Others emphasize the Economic aspect of Marx's work. I have never been fond of this approach for many reasons. I am fairly distrustful of the methodology of Economics for one thing. For another, it doesn't seem to me that Marx did much strictly 'economic' work. His economic ideas always seem inexorably intertwined to his politics and so, like many leftists, I don't think economics as a separate study really means much except in the way that capitalists use it to disguise the political implications of economic issues. (One could say a lot about this subject particularly in regard to the 'labour theory of value' and the notion of so-called 'surplus value,' as well as Marx's complex notion of 'Alienation.')

Some are more interested in the idea of Marx as a philosopher of history. This is indeed an interesting topic. Marx's notion of history as a motion pushed forward by conflict between social and economic classes is fascinating. I am putting this in very simple terms here because I obviously cannot discuss the complex issues of Hegelian dialects etc., but I think most people get the point. I think, whether they realize it or not, most people who are attracted to Marxian ideas are attracted to this aspect of his thinking. And as compelling as it can be, as time has gone by I lost my attachment to such a historicist notion for many reasons. Traditional rationalism has lost most of its appeal to me and this historical model seems to be a mental construct that we thrust onto historical events. History and the social order seem much more random and chaotic than this to me now.

And then there are, of course, more complex aspects of Marxist theory such as the philosophical outlooks of thinkers like Lois Althusser. We obviously cannot discuss these in this context because there is just too much to say and investigate.

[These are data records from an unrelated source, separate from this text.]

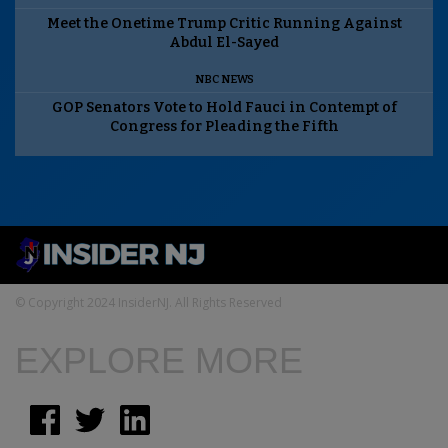
Meet the Onetime Trump Critic Running Against
Abdul El-Sayed
NBC NEWS
GOP Senators Vote to Hold Fauci in Contempt of
Congress for Pleading the Fifth
© Copyright 2024 InsiderNJ. All Rights Reserved
EXPLORE MORE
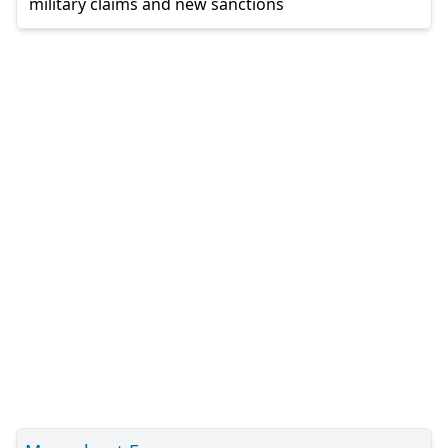
military claims and new sanctions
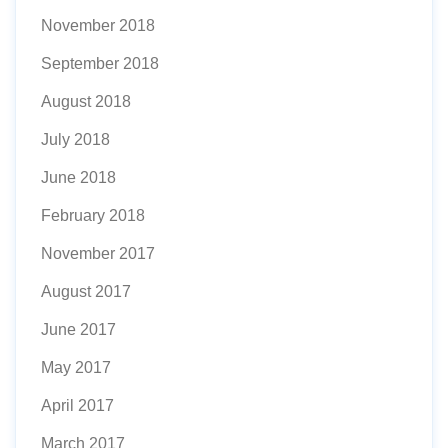
November 2018
September 2018
August 2018
July 2018
June 2018
February 2018
November 2017
August 2017
June 2017
May 2017
April 2017
March 2017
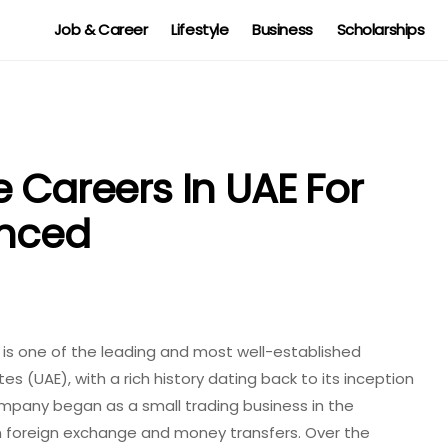
Job & Career
Lifestyle
Business
Scholarships
 Careers In UAE For
enced
 is one of the leading and most well-established
 (UAE), with a rich history dating back to its inception
company began as a small trading business in the
 in foreign exchange and money transfers. Over the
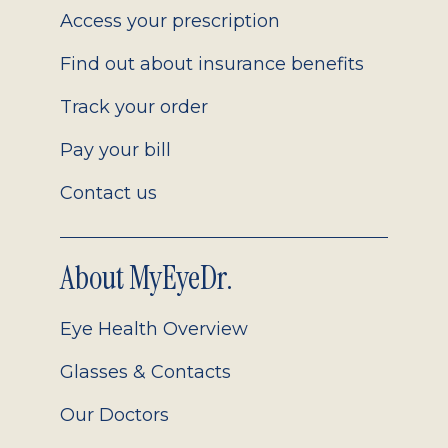
Access your prescription
Find out about insurance benefits
Track your order
Pay your bill
Contact us
About MyEyeDr.
Eye Health Overview
Glasses & Contacts
Our Doctors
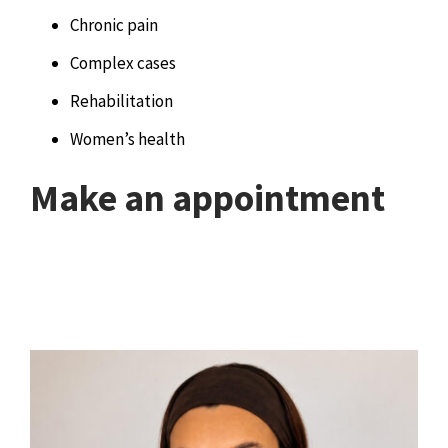
Chronic pain
Complex cases
Rehabilitation
Women’s health
Make an appointment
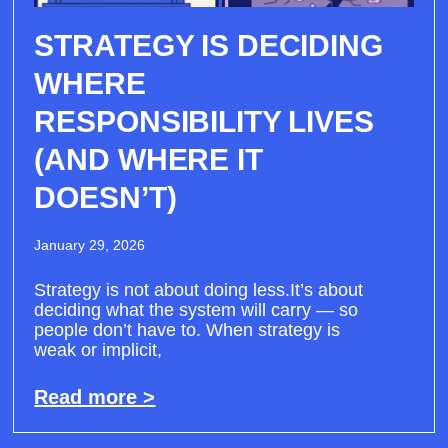
STRATEGY IS DECIDING
WHERE
RESPONSIBILITY LIVES
(AND WHERE IT
DOESN’T)
January 29, 2026
Strategy is not about doing less.It’s about
deciding what the system will carry — so
people don’t have to. When strategy is
weak or implicit,
Read more >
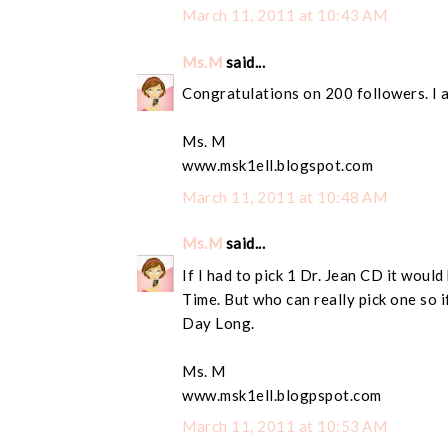
March 11, 2011 at 10:43 AM
Ms.M
said...
Congratulations on 200 followers. I 
Ms. M
www.msk1ell.blogspot.com
March 11, 2011 at 10:48 AM
Ms.M
said...
If I had to pick 1 Dr. Jean CD it wou
Time. But who can really pick one so if
Day Long.
Ms. M
www.msk1ell.blogpspot.com
March 11, 2011 at 10:53 AM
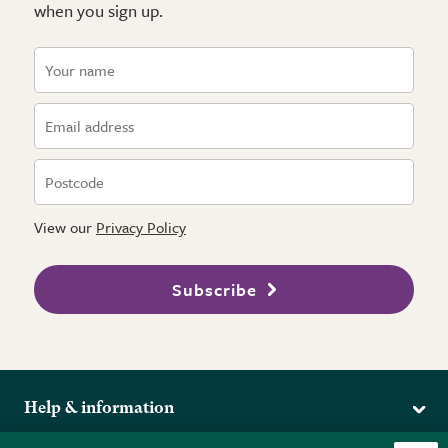
when you sign up.
View our
Privacy Policy
Subscribe
Help & information
Delivery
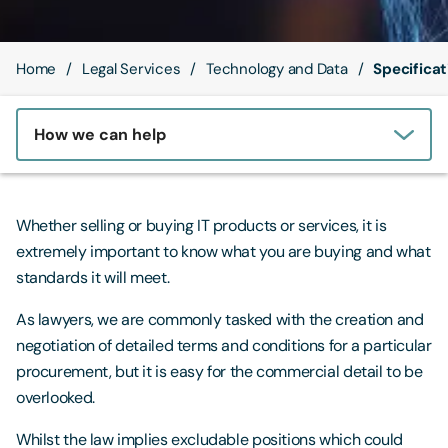
Contact Us
Home
Legal Services
Technology and Data
Specifica
How we can help
Whether selling or buying IT products or services, it is
extremely important to know what you are buying and what
standards it will meet.
As lawyers, we are commonly tasked with the creation and
negotiation of detailed terms and conditions for a particular
procurement, but it is easy for the commercial detail to be
overlooked.
Whilst the law implies excludable positions which could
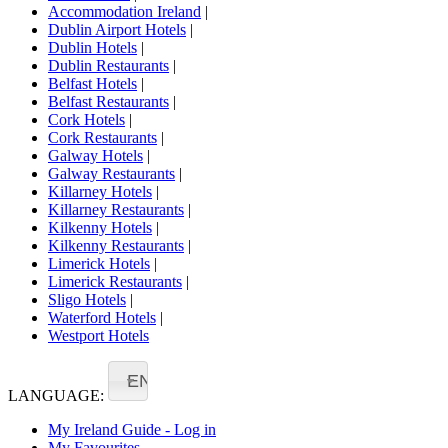
Accommodation Ireland
|
Dublin Airport Hotels
|
Dublin Hotels
|
Dublin Restaurants
|
Belfast Hotels
|
Belfast Restaurants
|
Cork Hotels
|
Cork Restaurants
|
Galway Hotels
|
Galway Restaurants
|
Killarney Hotels
|
Killarney Restaurants
|
Kilkenny Hotels
|
Kilkenny Restaurants
|
Limerick Hotels
|
Limerick Restaurants
|
Sligo Hotels
|
Waterford Hotels
|
Westport Hotels
EN
LANGUAGE:
My Ireland Guide - Log in
My Favourites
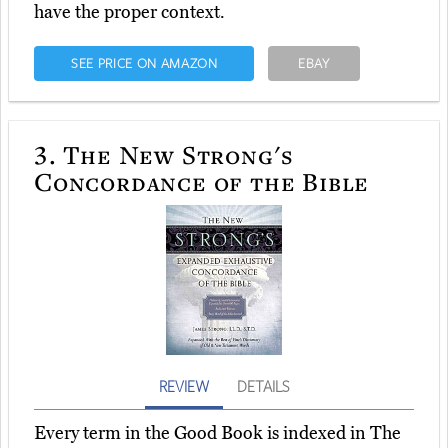
have the proper context.
SEE PRICE ON AMAZON
EBAY
3.
The New Strong's
Concordance of the Bible
REVIEW
DETAILS
Every term in the Good Book is indexed in The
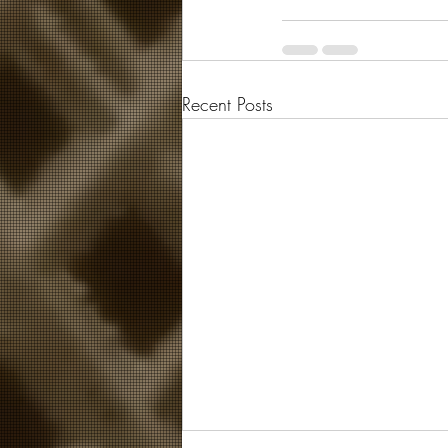
Recent Posts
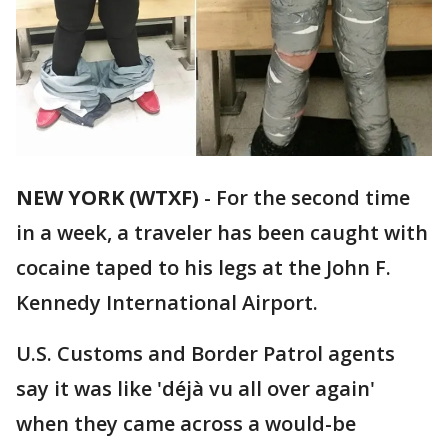
NEW YORK (WTXF)
-
For the second time
in a week, a traveler has been caught with
cocaine taped to his legs at the John F.
Kennedy International Airport.
U.S. Customs and Border Patrol agents
say it was like 'déjà vu all over again'
when they came across a would-be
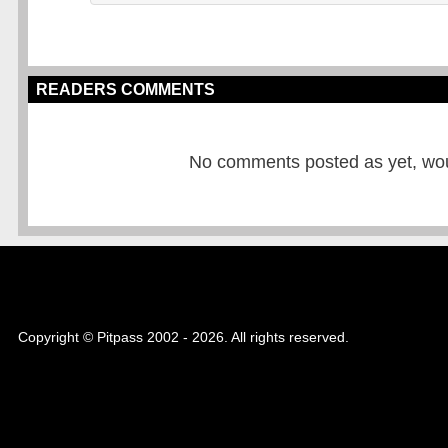
READERS COMMENTS
No comments posted as yet, would
Copyright © Pitpass 2002 - 2026. All rights reserved.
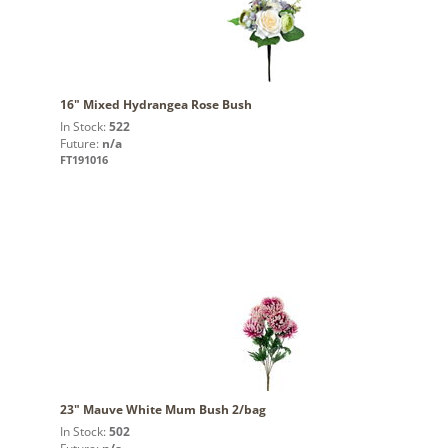
16" Mixed Hydrangea Rose Bush
In Stock:
522
Future:
n/a
FT191016
23" Mauve White Mum Bush 2/bag
In Stock:
502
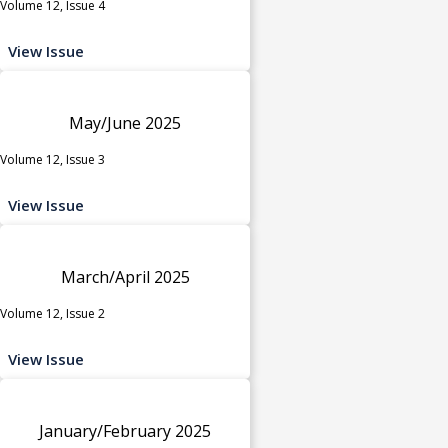
Volume 12, Issue 4
View Issue
May/June 2025
Volume 12, Issue 3
View Issue
March/April 2025
Volume 12, Issue 2
View Issue
January/February 2025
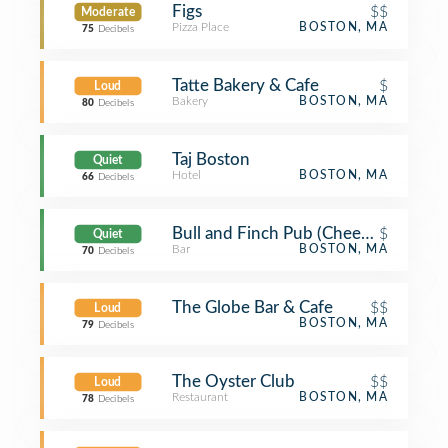
Figs
$$
Moderate
Pizza Place
BOSTON, MA
75
Decibels
Tatte Bakery & Cafe
$
Loud
Bakery
BOSTON, MA
80
Decibels
Taj Boston
Quiet
Hotel
BOSTON, MA
66
Decibels
Bull and Finch Pub (Cheers Beacon Hi
$
Quiet
Bar
BOSTON, MA
70
Decibels
The Globe Bar & Cafe
$$
Loud
BOSTON, MA
79
Decibels
The Oyster Club
$$
Loud
Restaurant
BOSTON, MA
78
Decibels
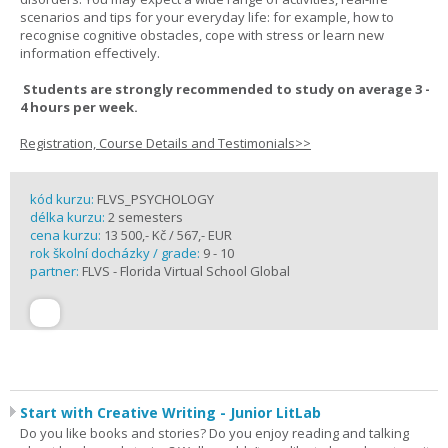
scenarios and tips for your everyday life: for example, how to
recognise cognitive obstacles, cope with stress or learn new
information effectively.
Students are strongly recommended to study on average 3 -
4 hours per week.
Registration, Course Details and Testimonials>>
kód kurzu:
FLVS_PSYCHOLOGY
délka kurzu:
2 semesters
cena kurzu:
13 500,- Kč / 567,- EUR
rok školní docházky / grade:
9 - 10
partner:
FLVS - Florida Virtual School Global
Start with Creative Writing - Junior LitLab
Do you like books and stories? Do you enjoy reading and talking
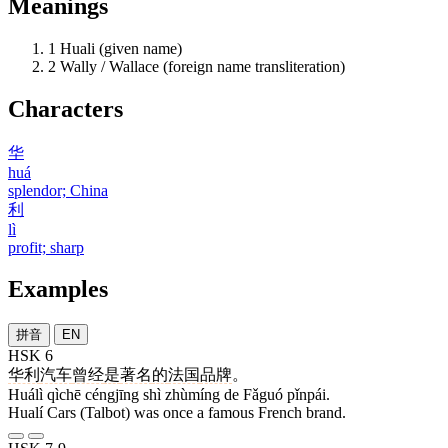
Meanings
1
Huali (given name)
2
Wally / Wallace (foreign name transliteration)
Characters
华
huá
splendor; China
利
lì
profit; sharp
Examples
拼音
EN
HSK 6
华利
汽车
曾经
是
著名
的
法国
品牌
。
Huálì qìchē céngjīng shì zhùmíng de Fǎguó pǐnpái.
Hualí Cars (Talbot) was once a famous French brand.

Anyway, in the complex web of all of these notions of Marxism, not one of them would make any Liberal bloggers I have read, a Marxist. Because simply being influenced by the impact of Marx's thought on simple sociological analysis does not make one a Marxist. Surely to be considered a Marxist one must adhere to some degree to idea that history moves forward through class conflict, that the capitalist order is a historical phenomenon which is by no means "natural," that capitalist development leads to the possibility of a different, more cooperative social and economic order, that as a system of production capitalism begins to become a fetter on itself, that is to say at some point many aspects of Capitalist production will lose their promotion of efficiency and innovation. These are the kinds of things that make one, in any sense, a Marxist. However, the idea that one is a Marxist because one is critical of the arbitrary use of state power, the dangers of an anti-democratic tendency in our executive branch of government, etc is patently absurd. Even a commitment to a semi-socialist, mixed economy, does not make one a Marxist, or even a 'socialist' in any serious sense.

Ironically, many of those who carelessly throw labels like Marxist and Communist around as a political strategy, claim to be concerned with the power of the government and the so-called nanny-state. Of course, this is largely a fantasy. Modern right-wing governments actively overspend, consistently create larger state structures, and are fully in favour of legislating moral behaviour when it offends their particular sensibilities.

It is very unfortunate that many in this country continue to use to the inflammatory (and meaningless) discourse of the cold-war in attempting to marginalize anyone who believes in social democracy or is cautious of political groups that seem to have little regard for constitutionalism. The fact is that capitalism as it now exists is nothing like the innovative, free-market system that it was, say, a hundred and fifty years ago. Already, we have a profoundly regulated, partially socialized economy. And if a party in Canada actually ran on a strong 'capitalist' and socially right-wing agenda they would have significantly less of a chance to win than the NDP does today. The vast majority of people have accepted some 'socialism,' extensive regulation, and a progressive tax system. Thus to try to marginalize people as 'socialists' or 'Marxists' is not only usually factually wrong but deeply disingenuous.